Usually, a retailer or company draws on extensive market research when deciding where to offer service. That may include income levels and levels of online engagement, but also places with dense populations for short-distance trips.
In many cases, the services are inaccessible in rural and lower-income areas.
Those gaps could fuel more innovation, opening opportunities for entre- preneurs to find ways to serve those areas, Krishnamurthy said.
A homegrown Houston-area service has done that.

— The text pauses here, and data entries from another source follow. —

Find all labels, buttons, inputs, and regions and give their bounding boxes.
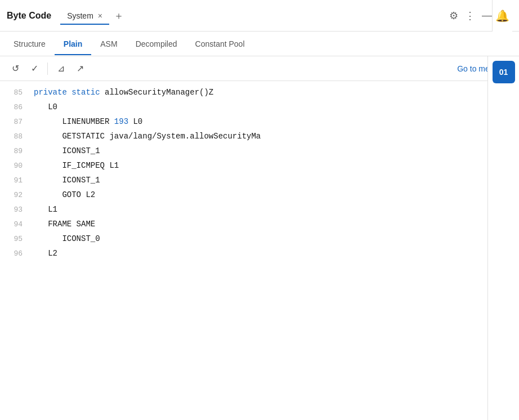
toolbar-divider <box>47 62 48 75</box>
main-content: 85private static allowSecurityManager()Z… <box>0 81 519 420</box>
side-panel-badge[interactable]: 01 <box>493 61 515 83</box>
line-code: GETSTATIC java/lang/System.allowSecurity… <box>34 130 261 142</box>
line-code: ICONST_0 <box>34 233 100 245</box>
line-number: 95 <box>0 234 34 245</box>
tab-label: System <box>67 11 93 20</box>
table-row: 93 L1 <box>0 203 519 217</box>
line-number: 88 <box>0 131 34 143</box>
tab-close-icon[interactable]: × <box>98 12 102 20</box>
line-number: 93 <box>0 204 34 216</box>
tab-system[interactable]: System × <box>60 8 109 25</box>
table-row: 85private static allowSecurityManager()Z <box>0 86 519 100</box>
line-number: 92 <box>0 190 34 202</box>
line-code: ICONST_1 <box>34 145 100 157</box>
line-code: private static allowSecurityManager()Z <box>34 86 213 99</box>
table-row: 95 ICONST_0 <box>0 232 519 247</box>
side-panel: 01 <box>487 56 519 420</box>
filter-button[interactable]: ⊿ <box>52 60 69 77</box>
table-row: 92 GOTO L2 <box>0 188 519 203</box>
toolbar: ↺ ✓ ⊿ ↗ Go to method ∨ <box>0 56 519 81</box>
notification-button[interactable]: 🔔 <box>492 0 512 32</box>
title-bar: Byte Code System × ＋ ⚙ ⋮ — 🔔 <box>0 0 519 32</box>
bell-icon: 🔔 <box>495 9 509 23</box>
view-tabs: Structure Plain ASM Decompiled Constant … <box>0 32 519 56</box>
tab-structure[interactable]: Structure <box>5 34 55 55</box>
minimize-icon[interactable]: — <box>482 10 492 21</box>
table-row: 88 GETSTATIC java/lang/System.allowSecur… <box>0 129 519 144</box>
tab-plain[interactable]: Plain <box>55 34 91 55</box>
line-code: GOTO L2 <box>34 189 95 201</box>
line-code: ICONST_1 <box>34 174 100 186</box>
table-row: 86 L0 <box>0 100 519 115</box>
tab-constant-pool[interactable]: Constant Pool <box>186 34 254 55</box>
line-code: L2 <box>34 247 57 260</box>
line-number: 85 <box>0 87 34 99</box>
tab-container: System × ＋ <box>60 7 449 24</box>
line-code: L0 <box>34 101 57 113</box>
table-row: 94 FRAME SAME <box>0 217 519 232</box>
tools-icon[interactable]: ⚙ <box>449 10 458 22</box>
tab-add-icon[interactable]: ＋ <box>114 9 124 23</box>
line-code: IF_ICMPEQ L1 <box>34 159 119 172</box>
line-number: 87 <box>0 117 34 128</box>
line-number: 91 <box>0 175 34 187</box>
code-area[interactable]: 85private static allowSecurityManager()Z… <box>0 81 519 420</box>
check-button[interactable]: ✓ <box>26 60 43 77</box>
more-options-icon[interactable]: ⋮ <box>465 10 475 22</box>
table-row: 96 L2 <box>0 247 519 261</box>
line-number: 86 <box>0 102 34 114</box>
line-number: 96 <box>0 248 34 260</box>
toolbar-left: ↺ ✓ ⊿ ↗ <box>7 60 457 77</box>
tab-decompiled[interactable]: Decompiled <box>127 34 186 55</box>
line-code: FRAME SAME <box>34 218 95 230</box>
table-row: 91 ICONST_1 <box>0 173 519 188</box>
line-code: LINENUMBER 193 L0 <box>34 115 142 128</box>
table-row: 87 LINENUMBER 193 L0 <box>0 115 519 129</box>
filter-icon: ⊿ <box>57 63 65 74</box>
check-icon: ✓ <box>31 63 38 74</box>
table-row: 89 ICONST_1 <box>0 144 519 159</box>
line-number: 94 <box>0 219 34 231</box>
line-code: L1 <box>34 203 57 216</box>
refresh-button[interactable]: ↺ <box>7 60 24 77</box>
table-row: 90 IF_ICMPEQ L1 <box>0 159 519 173</box>
refresh-icon: ↺ <box>12 63 19 74</box>
tab-asm[interactable]: ASM <box>91 34 126 55</box>
line-number: 89 <box>0 146 34 158</box>
export-icon: ↗ <box>77 63 84 74</box>
line-number: 90 <box>0 160 34 172</box>
app-title: Byte Code <box>7 11 51 21</box>
title-bar-actions: ⚙ ⋮ — <box>449 10 492 22</box>
export-button[interactable]: ↗ <box>71 60 88 77</box>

When NASA scientist Tara Ruttley began The Grocery Station in 2011 — a few years before grocery home delivery began flourishing in Houston — she didn’t have access to powerful market analytics.
Her service grew organically — it has a website but no app — starting out in the League City area and spreading to downtown, Pearland and Katy, capturing working moms, day care centers, elderly residents and parents buying for college students. It also struck a partnership with The Center, which requests service for developmentally disabled residents in apartments.
The Grocery Station’s market areas were determined by people who approached Ruttley. She said she employs only a handful of shoppers, and her business model depends on the trusting, long-term relationships built with clients who personally know who’s shopping for them.
“It was about having the right employees and not forcing it,” Ruttley said. “The right employees came along and it took off in their areas.”
The smaller size also gives The Grocery Station more flexibility to spread into rural areas, Ruttley said. A driver who gets a call from a rural area, for example, can negotiate a service fee and get the job done.
Conventional competition will decide which convenience services last, but there always will be evolution and room for growth, Krishnamurthy said.
“At the end of the day, the marketplace looks for the most viable set of exchanges,” he said. “That’s the way it’s always been and that’s the way it will always be.”